For every entry that follows, return the words exactly and omit any picture.

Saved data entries
▼▼▼
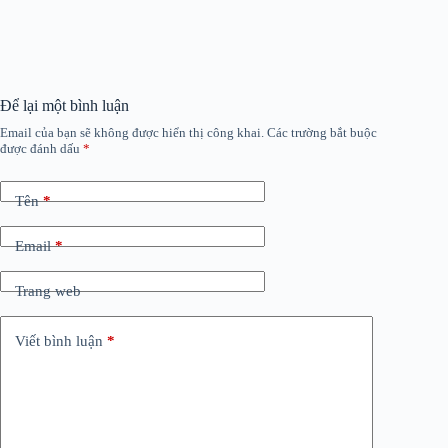
Để lại một bình luận
Email của bạn sẽ không được hiển thị công khai.
Các trường bắt buộc
được đánh dấu
*
Tên
*
Email
*
Trang web
Viết bình luận
*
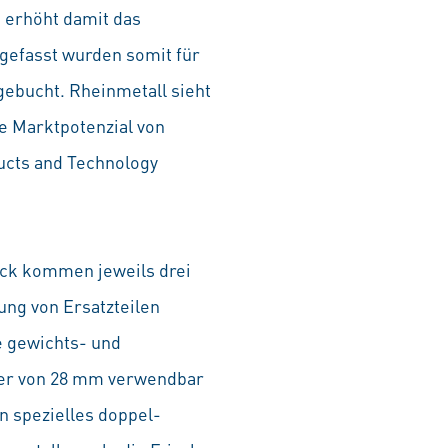
 erhöht damit das
gefasst wurden somit für
ebucht. Rheinmetall sieht
he Marktpotenzial von
cts and Technology
tack kommen jeweils drei
ung von Ersatzteilen
e gewichts- und
ser von 28 mm verwendbar
in spezielles doppel-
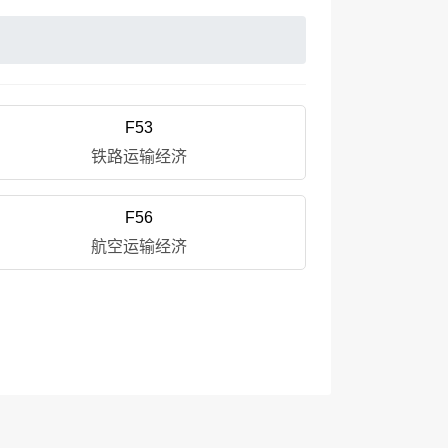
F53
铁路运输经济
F56
航空运输经济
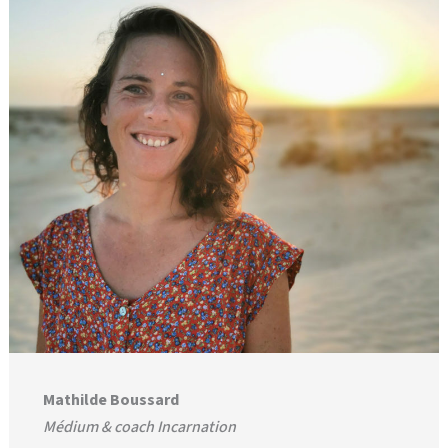
Mathilde Boussard
Médium & coach Incarnation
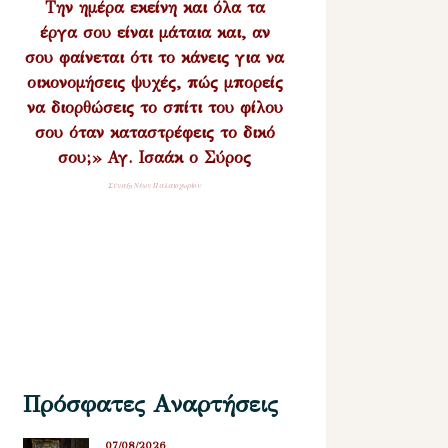
Την ημέρα εκείνη και όλα τα
έργα σου είναι μάταια και, αν
σου φαίνεται ότι το κάνεις για να
οικονομήσεις ψυχές, πώς μπορείς
να διορθώσεις το σπίτι του φίλου
σου όταν καταστρέφεις το δικό
σου;» Αγ. Ισαάκ ο Σύρος
Σύναξη Νέων Παλαιοχωρίου
Πρόσφατες Αναρτήσεις
07/08/2026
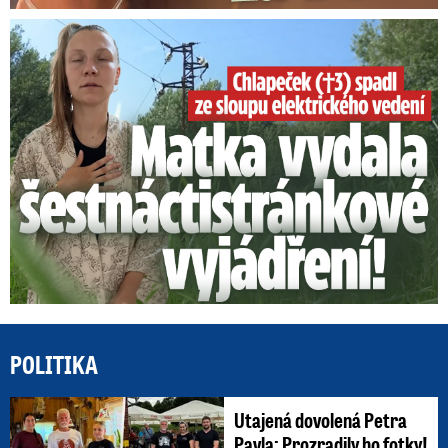
Smrtelný pád chlapce: Matka vydala vyjádření na 16 stran
POLITIKA
Utajená dovolená Petra
Pavla: Prozradily ho fotky!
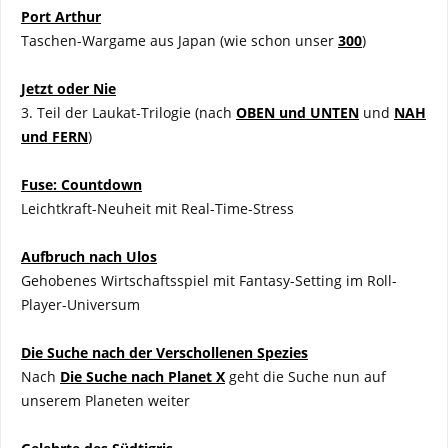
Port Arthur
Taschen-Wargame aus Japan (wie schon unser
300
)
Jetzt oder Nie
3. Teil der Laukat-Trilogie (nach
OBEN und UNTEN
und
NAH
und FERN
)
Fuse: Countdown
Leichtkraft-Neuheit mit Real-Time-Stress
Aufbruch nach Ulos
Gehobenes Wirtschaftsspiel mit Fantasy-Setting im Roll-
Player-Universum
Die Suche nach der Verschollenen Spezies
Nach
Die Suche nach Planet X
geht die Suche nun auf
unserem Planeten weiter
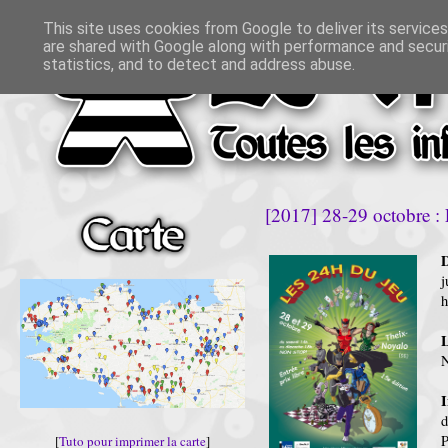
This site uses cookies from Google to deliver its services
are shared with Google along with performance and securi
statistics, and to detect and address abuse.
[2017] 28-29 octobre :
D
j
L
I
d
P
[
Tuto pour imprimer la carte
]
▲▲▲
_Result of the task_
Để lại một bình luận
Email của bạn sẽ không được hiển thị công khai.
Các trường bắt buộc
được đánh dấu
*
Tên
*
Email
*
Trang web
Viết bình luận
*
 erhöht damit das
gefasst wurden somit für
ebucht. Rheinmetall sieht
he Marktpotenzial von
cts and Technology
tack kommen jeweils drei
ung von Ersatzteilen
e gewichts- und
ser von 28 mm verwendbar
in spezielles doppel-
F53
铁路运输经济
F56
航空运输经济
Mathilde Boussard
Médium & coach Incarnation
Την ημέρα εκείνη και όλα τα
έργα σου είναι μάταια και, αν
σου φαίνεται ότι το κάνεις για να
οικονομήσεις ψυχές, πώς μπορείς
να διορθώσεις το σπίτι του φίλου
σου όταν καταστρέφεις το δικό
σου;» Αγ. Ισαάκ ο Σύρος
Σύναξη Νέων Παλαιοχωρίου
Πρόσφατες Αναρτήσεις
07/08/2026
Smrtelný pád chlapce: Matka vydala vyjádření na 16 stran
POLITIKA
Utajená dovolená Petra
Pavla: Prozradily ho fotky!
Port Arthur
Taschen-Wargame aus Japan (wie schon unser
300
)
Jetzt oder Nie
3. Teil der Laukat-Trilogie (nach
OBEN und UNTEN
und
NAH
und FERN
)
Fuse: Countdown
Leichtkraft-Neuheit mit Real-Time-Stress
Aufbruch nach Ulos
Gehobenes Wirtschaftsspiel mit Fantasy-Setting im Roll-
Player-Universum
Die Suche nach der Verschollenen Spezies
Nach
Die Suche nach Planet X
geht die Suche nun auf
unserem Planeten weiter
This site uses cookies from Google to deliver its services
are shared with Google along with performance and securi
statistics, and to detect and address abuse.
[2017] 28-29 octobre :
D
j
L
I
d
P
[
Tuto pour imprimer la carte
]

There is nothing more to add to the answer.